The activities of MMP-2 and MMP-9 in rabbit carotid aneurysms were detected by a MMP Zymography Assay Kit (Applygen). The protein sample obtained from arteries were loaded on to a gelatin-coated pre-casted polyacrylamide gel (Bio Rad). Electrophoresis was carried out under sodium dodecyl sulfate (SDS) at constant voltage. Gel was incubated with 2.5% Triton X-100 at room temperature for 2 h to remove SDS. Then the gel was washed 3 times to remove Triton X-100 and incubated at 37 ℃ in a developing buffer (Tris-HCl, pH 7.4) containing 10mM CaCl2. 24 h later, the gel was stained with Coomassie Brilliant Blue R250. The metalloprotease activity was visualized after de-staining and then photographed.
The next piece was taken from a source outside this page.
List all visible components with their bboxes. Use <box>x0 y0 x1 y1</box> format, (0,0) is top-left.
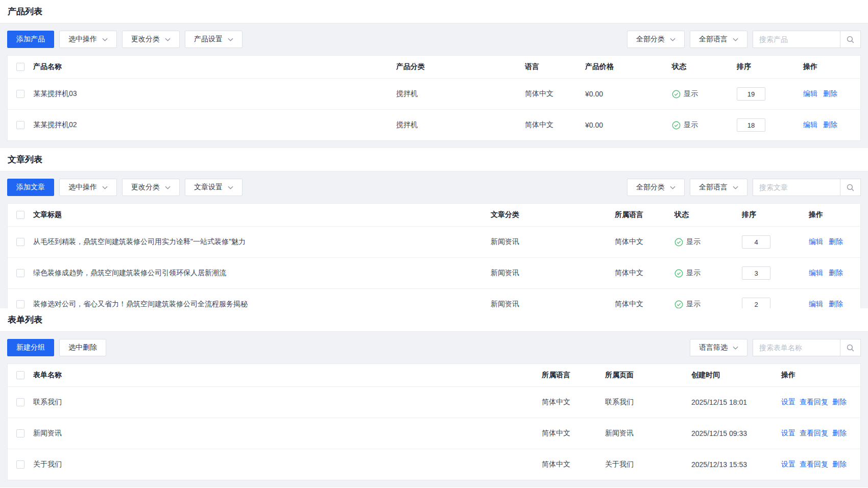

The intensity of the bands was quantitated by densitometry. Rabbit whole blood was used as a positive control.

Statistical analysis

All statistical analyses were calculated using the unpaired student’s t-test after F-test and S-W test were conducted and met. A p value of < 0.05 was considered significant. The data were statistically analyzed by SPSS 26 statistical analysis software. ImageJ (version 1.45s, National Institutes of Health, MD, USA) was used for image analysis. All values are expressed as mean ± SD.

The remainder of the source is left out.